Two Weeks of Faster Running, But Why?

In the few weeks since running the Volcano Half, I have been able to put together a nice string of training runs, with personal records (PR’s) set on several occasions within that time-frame, at distances ranging from 4 to 9+ miles. So why the sudden onslaught of faster runs? I wish I had a definite answer to that question, but all I have is theories…

After finishing the half marathon, I set two goals for my next race of that distance: finish faster, and finish stronger. In my research of how to accomplish these two goals, the common suggestion for both was strength training. I had been doing push-ups and sit-ups fairly regularly, but that was the extent of my strength workout. You would think that running would strengthen leg muscles on its own, but the consensus opinion is that running simply isn’t enough – so I had to come up with ways to better strengthen my legs and my core, and joining a gym or CrossFit group was not an option.
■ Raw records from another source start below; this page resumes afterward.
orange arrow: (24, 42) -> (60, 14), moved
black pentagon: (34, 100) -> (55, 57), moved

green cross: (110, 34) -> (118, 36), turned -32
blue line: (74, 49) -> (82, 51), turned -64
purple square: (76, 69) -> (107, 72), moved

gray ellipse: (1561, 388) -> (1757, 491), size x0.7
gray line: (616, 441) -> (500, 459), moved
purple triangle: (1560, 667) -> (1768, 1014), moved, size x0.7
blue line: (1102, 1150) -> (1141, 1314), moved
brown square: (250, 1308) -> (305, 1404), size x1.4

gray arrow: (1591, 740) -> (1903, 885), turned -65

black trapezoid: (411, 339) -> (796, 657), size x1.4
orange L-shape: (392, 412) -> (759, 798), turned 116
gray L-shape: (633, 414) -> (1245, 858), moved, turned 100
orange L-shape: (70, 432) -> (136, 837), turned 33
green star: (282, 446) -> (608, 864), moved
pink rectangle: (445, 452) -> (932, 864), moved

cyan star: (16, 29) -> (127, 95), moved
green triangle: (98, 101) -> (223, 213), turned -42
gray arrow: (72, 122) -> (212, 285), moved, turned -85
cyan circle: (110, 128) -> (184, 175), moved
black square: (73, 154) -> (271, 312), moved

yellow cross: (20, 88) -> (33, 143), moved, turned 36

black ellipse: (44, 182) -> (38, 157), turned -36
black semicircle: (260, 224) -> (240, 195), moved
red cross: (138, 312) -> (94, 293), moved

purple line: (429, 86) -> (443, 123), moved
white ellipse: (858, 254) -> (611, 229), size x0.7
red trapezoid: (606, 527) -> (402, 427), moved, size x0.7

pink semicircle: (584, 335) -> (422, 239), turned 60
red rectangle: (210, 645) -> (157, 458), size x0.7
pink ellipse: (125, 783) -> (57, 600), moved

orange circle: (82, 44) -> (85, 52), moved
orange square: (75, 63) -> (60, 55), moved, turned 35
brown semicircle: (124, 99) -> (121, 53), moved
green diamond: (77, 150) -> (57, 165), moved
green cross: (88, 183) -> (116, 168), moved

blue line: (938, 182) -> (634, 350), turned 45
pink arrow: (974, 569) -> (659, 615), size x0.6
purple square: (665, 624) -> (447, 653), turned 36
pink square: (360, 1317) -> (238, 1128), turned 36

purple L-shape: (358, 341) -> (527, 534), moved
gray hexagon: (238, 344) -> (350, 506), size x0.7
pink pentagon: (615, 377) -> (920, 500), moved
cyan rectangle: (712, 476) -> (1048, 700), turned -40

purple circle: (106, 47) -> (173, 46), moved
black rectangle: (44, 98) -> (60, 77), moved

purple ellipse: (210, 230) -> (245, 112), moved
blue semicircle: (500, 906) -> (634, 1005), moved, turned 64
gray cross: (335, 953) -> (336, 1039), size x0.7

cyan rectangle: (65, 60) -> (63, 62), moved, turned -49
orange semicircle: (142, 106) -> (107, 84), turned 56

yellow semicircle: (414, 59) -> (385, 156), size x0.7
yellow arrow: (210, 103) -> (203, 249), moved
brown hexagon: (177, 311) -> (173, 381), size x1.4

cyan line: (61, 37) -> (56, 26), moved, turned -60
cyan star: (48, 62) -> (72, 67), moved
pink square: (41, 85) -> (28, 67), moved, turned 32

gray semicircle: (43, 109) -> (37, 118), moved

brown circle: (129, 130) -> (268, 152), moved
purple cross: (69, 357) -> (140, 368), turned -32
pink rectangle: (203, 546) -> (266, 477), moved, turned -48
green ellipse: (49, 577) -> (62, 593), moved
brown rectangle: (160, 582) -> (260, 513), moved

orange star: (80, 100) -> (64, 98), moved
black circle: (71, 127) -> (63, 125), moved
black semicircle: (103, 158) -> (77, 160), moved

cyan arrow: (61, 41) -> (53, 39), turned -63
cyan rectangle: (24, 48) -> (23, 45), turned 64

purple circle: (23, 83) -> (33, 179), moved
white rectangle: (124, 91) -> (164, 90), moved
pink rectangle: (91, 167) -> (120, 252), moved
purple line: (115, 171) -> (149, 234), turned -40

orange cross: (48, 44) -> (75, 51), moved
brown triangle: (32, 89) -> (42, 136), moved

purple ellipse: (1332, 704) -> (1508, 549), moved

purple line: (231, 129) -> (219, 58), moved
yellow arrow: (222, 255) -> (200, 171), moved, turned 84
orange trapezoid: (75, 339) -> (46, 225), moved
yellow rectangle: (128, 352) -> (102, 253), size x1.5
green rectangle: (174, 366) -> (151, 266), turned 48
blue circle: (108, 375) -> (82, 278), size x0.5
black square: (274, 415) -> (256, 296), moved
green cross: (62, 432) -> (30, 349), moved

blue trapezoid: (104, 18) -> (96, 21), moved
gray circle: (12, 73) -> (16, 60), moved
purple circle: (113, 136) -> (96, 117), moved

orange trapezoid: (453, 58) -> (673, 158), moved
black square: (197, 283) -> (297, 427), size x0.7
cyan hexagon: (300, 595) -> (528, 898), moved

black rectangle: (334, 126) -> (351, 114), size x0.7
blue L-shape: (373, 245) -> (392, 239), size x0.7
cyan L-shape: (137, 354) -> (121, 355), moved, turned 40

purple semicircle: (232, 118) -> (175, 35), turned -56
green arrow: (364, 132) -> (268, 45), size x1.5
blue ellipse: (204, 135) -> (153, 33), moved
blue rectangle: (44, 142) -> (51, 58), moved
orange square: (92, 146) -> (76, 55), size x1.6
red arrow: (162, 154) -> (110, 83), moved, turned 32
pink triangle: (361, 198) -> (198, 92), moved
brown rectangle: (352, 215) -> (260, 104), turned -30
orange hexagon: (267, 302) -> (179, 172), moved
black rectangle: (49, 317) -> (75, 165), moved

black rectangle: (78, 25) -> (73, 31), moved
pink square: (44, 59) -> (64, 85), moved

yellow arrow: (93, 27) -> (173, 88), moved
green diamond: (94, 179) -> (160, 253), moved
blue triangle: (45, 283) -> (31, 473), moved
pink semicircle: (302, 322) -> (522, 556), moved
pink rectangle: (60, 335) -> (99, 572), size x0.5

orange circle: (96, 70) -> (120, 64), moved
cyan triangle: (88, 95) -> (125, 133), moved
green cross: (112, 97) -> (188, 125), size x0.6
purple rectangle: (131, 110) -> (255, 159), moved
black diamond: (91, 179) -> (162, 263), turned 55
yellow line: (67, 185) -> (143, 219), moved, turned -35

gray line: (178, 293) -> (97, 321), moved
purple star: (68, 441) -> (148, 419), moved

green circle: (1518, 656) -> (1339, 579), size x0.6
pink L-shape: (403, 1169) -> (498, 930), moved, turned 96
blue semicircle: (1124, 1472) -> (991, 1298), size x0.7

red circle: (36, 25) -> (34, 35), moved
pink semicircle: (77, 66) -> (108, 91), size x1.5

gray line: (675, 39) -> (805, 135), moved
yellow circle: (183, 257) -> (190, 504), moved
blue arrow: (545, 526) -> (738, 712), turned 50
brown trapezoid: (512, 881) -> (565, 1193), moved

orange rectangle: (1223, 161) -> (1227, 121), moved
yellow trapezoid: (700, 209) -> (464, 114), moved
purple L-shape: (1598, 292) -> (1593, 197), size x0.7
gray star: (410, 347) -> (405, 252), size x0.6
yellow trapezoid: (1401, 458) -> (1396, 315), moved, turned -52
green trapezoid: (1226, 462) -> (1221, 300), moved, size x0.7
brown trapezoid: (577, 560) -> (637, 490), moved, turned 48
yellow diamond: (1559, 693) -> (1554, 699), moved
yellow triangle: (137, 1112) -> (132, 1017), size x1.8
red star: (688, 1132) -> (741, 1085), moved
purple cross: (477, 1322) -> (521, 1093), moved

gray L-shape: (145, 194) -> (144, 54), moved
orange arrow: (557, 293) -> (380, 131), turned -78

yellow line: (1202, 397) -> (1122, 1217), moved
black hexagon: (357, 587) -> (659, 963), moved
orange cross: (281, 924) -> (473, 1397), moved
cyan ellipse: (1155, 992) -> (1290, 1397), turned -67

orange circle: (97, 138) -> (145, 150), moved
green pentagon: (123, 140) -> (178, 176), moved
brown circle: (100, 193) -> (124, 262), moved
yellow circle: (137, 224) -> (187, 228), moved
I came up with the following routine utilizing body-weight or light free weights, repeating 3 times:

  • Calf raises on a piece of 2x4 (eventually with added free weights)
  • Bicep curls, with free weights
  • Normal slow crunches and/or bicycle crunches
  • Bodyweight squats, with added free weights
  • Push-ups (alternating triceps push-ups)
  • Lunges, with free weights
  • Triceps curls, with free weights
  • Torso twists, with free weights
  • Forearm curls
  • Planks

I have not yet found time to do this more than once or twice a week, but I think it’s already helping my running times. I know from past weight-lifting experience that strength training can help endurance as well as actual strength, so I’m hopeful that I will be able to perform better at my next half at the end of August.

An additional benefit to the added strength training has been stronger muscles and tendons in my feet – which means greatly reduced arch pain, even with the faster pace. This factor alone is sure to shave a few seconds per mile off my run time. If I can make it through 9.5 miles with zero pain in my foot, then I can go all out at the end without feeling the need to nurse my stride.

While researching ways to improve running times, I also found considerable support for not stretching at all before a run, but instead warming up with a 5 to 10 minute walk, which is something I do anyway. I had been stretching both before and after my runs, but read that stretching cold could actually put extra strain on the muscles and lead to injury. So, the other change I made was eliminating pre-run stretching – now it’s just a warm-up walk, and stretches after the run.

The other option is that all the training I’ve been doing the past few months is contributing to a faster pace, but as stated above, running on its own isn’t a reliable way to strengthen leg muscles, so I really don’t think this is the case.

At this point these two tweaks seem to be making a difference, so I plan to continue in the foreseeable future. 

What strength training exercises do you regularly do? If you run, what have you done to help you run faster?